Data for this exercise below:

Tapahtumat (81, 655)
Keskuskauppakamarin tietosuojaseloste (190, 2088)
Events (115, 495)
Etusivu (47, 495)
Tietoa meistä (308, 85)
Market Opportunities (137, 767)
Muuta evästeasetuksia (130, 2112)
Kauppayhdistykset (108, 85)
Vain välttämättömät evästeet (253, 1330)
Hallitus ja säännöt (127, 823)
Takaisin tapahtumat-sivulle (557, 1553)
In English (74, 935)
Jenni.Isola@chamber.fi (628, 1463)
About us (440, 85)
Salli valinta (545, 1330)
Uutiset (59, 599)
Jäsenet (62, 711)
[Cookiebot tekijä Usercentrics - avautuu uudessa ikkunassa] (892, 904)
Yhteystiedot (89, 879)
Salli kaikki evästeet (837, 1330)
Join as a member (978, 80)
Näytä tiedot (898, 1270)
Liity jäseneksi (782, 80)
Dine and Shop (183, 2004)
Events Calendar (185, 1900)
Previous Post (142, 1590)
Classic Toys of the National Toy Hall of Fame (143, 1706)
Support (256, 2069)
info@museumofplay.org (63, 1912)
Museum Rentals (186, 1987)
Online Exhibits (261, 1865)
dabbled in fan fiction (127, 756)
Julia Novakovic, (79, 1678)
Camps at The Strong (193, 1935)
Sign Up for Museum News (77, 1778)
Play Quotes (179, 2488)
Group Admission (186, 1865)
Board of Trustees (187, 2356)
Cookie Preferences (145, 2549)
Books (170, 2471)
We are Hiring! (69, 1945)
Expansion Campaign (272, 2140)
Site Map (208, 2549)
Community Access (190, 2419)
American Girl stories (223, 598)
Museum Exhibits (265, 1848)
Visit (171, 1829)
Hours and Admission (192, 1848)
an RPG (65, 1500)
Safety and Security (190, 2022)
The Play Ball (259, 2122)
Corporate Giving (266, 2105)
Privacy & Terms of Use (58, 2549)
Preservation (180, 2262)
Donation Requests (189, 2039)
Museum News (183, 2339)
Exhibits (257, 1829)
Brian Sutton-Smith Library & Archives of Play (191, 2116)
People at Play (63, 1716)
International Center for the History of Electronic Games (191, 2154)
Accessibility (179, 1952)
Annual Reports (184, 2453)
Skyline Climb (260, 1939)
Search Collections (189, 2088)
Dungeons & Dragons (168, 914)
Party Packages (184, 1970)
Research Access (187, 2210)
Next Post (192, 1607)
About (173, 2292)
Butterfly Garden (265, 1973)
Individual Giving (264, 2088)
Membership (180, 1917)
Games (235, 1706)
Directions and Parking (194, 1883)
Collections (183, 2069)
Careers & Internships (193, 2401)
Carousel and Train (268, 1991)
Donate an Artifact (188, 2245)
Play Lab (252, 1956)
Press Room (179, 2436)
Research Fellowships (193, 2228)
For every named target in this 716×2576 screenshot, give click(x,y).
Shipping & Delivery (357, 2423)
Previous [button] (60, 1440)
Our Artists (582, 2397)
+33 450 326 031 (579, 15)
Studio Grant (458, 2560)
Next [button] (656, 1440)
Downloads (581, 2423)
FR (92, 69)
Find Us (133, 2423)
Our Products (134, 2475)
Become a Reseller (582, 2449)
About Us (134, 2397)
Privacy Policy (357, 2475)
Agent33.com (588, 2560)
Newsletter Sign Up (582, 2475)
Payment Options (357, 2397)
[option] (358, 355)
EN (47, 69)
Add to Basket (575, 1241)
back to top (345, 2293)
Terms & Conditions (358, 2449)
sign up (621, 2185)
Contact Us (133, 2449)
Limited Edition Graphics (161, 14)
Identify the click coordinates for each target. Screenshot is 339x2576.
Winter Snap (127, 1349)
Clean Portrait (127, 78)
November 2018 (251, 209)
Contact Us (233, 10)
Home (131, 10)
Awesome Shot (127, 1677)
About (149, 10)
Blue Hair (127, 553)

End of Data for this exercise.

• [Work instructions]: Only lines holding the string "Research" are wanted; gather each one from the entries above.

• [Answer space]:
Research Access (187, 2210)
Research Fellowships (193, 2228)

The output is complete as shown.